Murder of Yngve Raustein
- Date: September 18, 1992
- Time: Evening
- Location: Memorial Drive (near Hayden Library), Cambridge, Massachusetts; 42°21′31.25″N 71°5′21.54″W﻿ / ﻿42.3586806°N 71.0893167°W;
- Type: Murder, Robbery
- Cause: Stabbing
- Motive: Robbery
- Target: Yngve Raustein and companion
- Perpetrators: Shon McHugh, Joseph D. Donovan, and Alfredo Velez
- Outcome: Arrests and convictions
- Deaths: 1
- Injuries: 1
- Property damage: $33 stolen
- Arrests: 3
- Convictions: Second-degree murder, armed robbery

= Murder of Yngve Raustein =

1992 murder of Norwegian student at MIT

Yngve Koehler Raustein (17 October 1970 – 18 September 1992) was a Norwegian undergraduate student at the Massachusetts Institute of Technology (MIT) in Cambridge, Massachusetts and a resident of Baker House.

On the evening of 18 September 1992, the 21-year-old was walking down Memorial Drive by Hayden Library when he and his companion were attacked by three students of Cambridge Rindge and Latin High School (Rindge and Latin).

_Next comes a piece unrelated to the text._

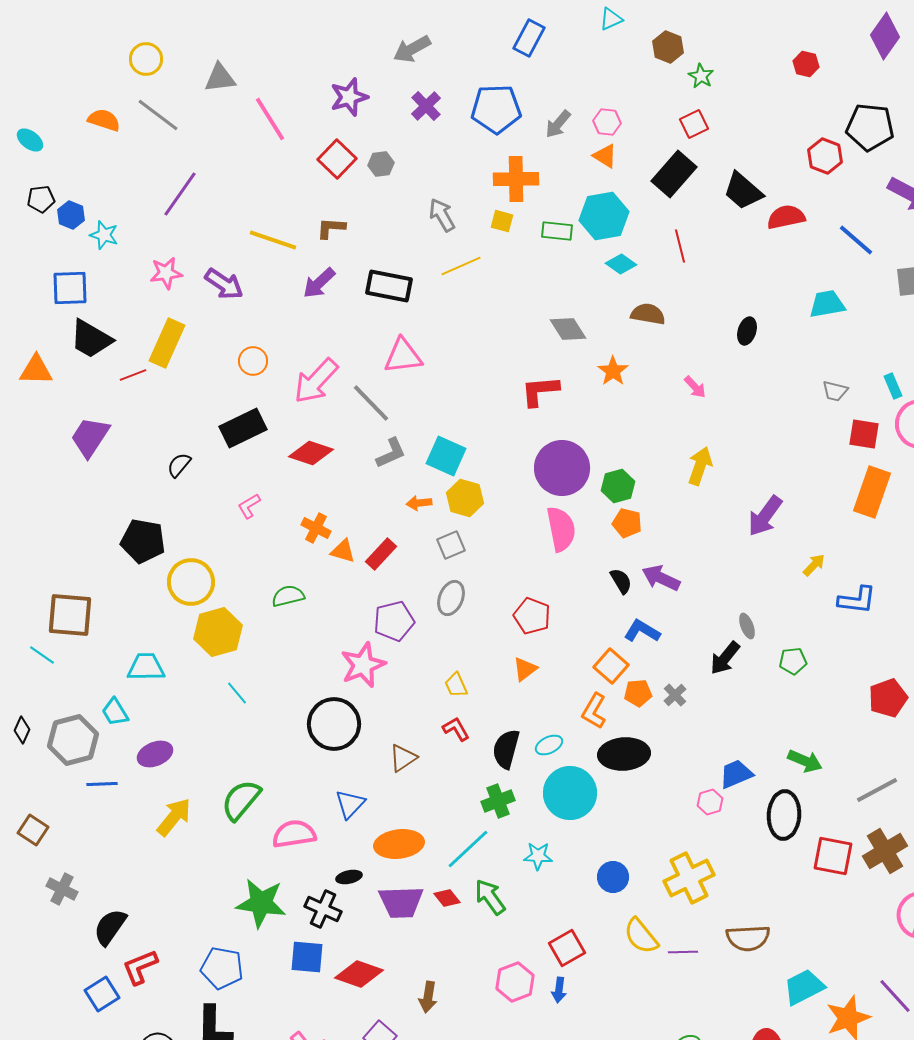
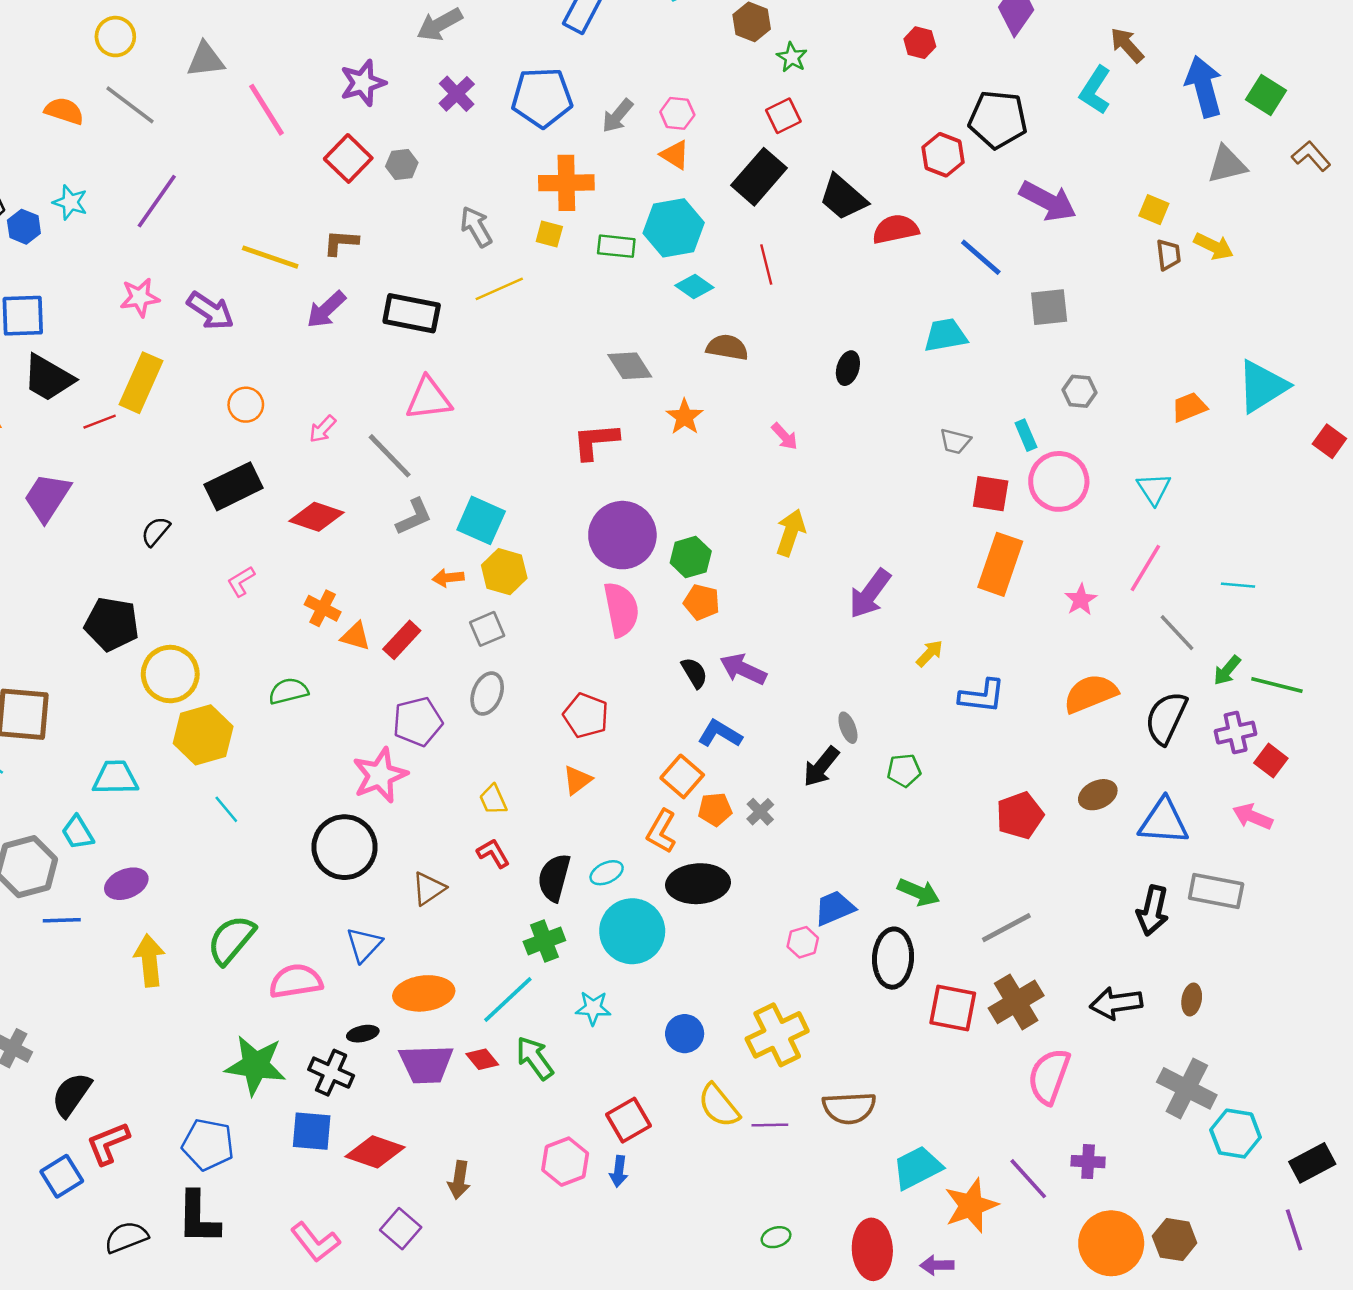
cyan star: (104, 235) -> (70, 202), moved
pink arrow: (316, 381) -> (323, 429), size x0.5
yellow arrow: (174, 817) -> (149, 960), turned -45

Shon McHugh (aged 15), Joseph D. Donovan (aged 17), and Alfredo Velez (aged 18) robbed Raustein and his companion of $33. Donovan, unannounced, punched Raustein with such force that he broke his own hand, then McHugh stabbed the fallen Raustein repeatedly, causing fatal injuries. The three assailants were arrested within 1.3 miles and 30 minutes, by the Boston University Police Department, after the three crossed Harvard Bridge to Boston and entered the grounds of Boston University.

==Impact on the community==
MIT President Charles M. Vest issued a statement the next day. A memorial service for Raustein was held on 9 October 1992.

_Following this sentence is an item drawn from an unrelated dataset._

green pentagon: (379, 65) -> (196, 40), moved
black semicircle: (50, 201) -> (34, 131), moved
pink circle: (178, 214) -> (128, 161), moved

Raustein's murder was the first of an MIT student for over a decade and sparked a town and gown debate centering on the tension between the wealthy universities in Cambridge (MIT and Harvard University) and the less ambitious students of Rindge and Latin, who complained to a 3 October 1992 session of Cambridge City Council that those of them "who are not tracked for college were falling through the cracks".

This view was a surprise to Cambridge Mayor Kenneth Reeves, who pointed out that the high school had annual spending of $11,000 per student, double the state average, while school officials pointed out that the school did provide "22 violence-prevention programs and 40 extracurricular activities".

The session had been arranged by Mayor Reeves after students had been quoted in local newspapers dismissing Raustein as just another rich guy from MIT, who was no more special than other people who get randomly murdered in the city. Despite these various comments, a vigil and peace rally held on the MIT campus, on 22 October 1992, drew representatives from both communities, including students from Rindge and Latin.

==Legacy==
A permanent memorial award, the Yngve K. Raustein Award, was established at MIT in 1993; it is presented annually to a sophomore student of the Unified Engineering courses in the Department of Aeronautics and Astronautics, "who, through outstanding achievement, personal improvement and/or overcoming of difficulties, best exemplify the spirit that Raustein brought to Unified".

In 2004, Raustein was an inaugural member of the Garden of Peace memorial near the Massachusetts State House in Boston, with his name engraved on a stone in the riverbed feature (section B).

==Judicial outcomes==
McHugh was tried as a juvenile, and was released from prison after less than 11 years, while Velez – in a plea deal – testified against Donovan and was sentenced to less than 10 years in prison. Donovan was charged with felony murder and was sentenced to life without parole.

In March 1996, the Massachusetts Supreme Judicial Court (MSJC) declined an appeal of Donovan's conviction. In 2009, then 33-year-old Donovan unsuccessfully appealed against his sentence of life without parole for felony murder, in which he argued that, although he punched Raustein, he had no knowledge of a knife or planned robbery. Raustein's family said that "the life without parole sentence was way too harsh", while the effort to have the "without parole" overturned was also supported by the original trial judge and by one of the jurors from the trial.

It was not until a 2012 decision by the United States Supreme Court, which struck down life sentences without parole for juveniles, that this aspect of Donovan's sentence was addressed. This led to a December 2013 ruling by the MSJC, that such ongoing sentences in Massachusetts should be reviewed on a case-by-case basis.

In August 2014, the Massachusetts Parole Board decided then 38-year-old Donovan should be released after an additional six months in a rehabilitative program and one year in a lower level security prison. His release occurred in March 2016, when he was 40 years old and in his 24th year of incarceration; he will remain on parole, eligible for summary re-imprisonment, for the remainder of his life.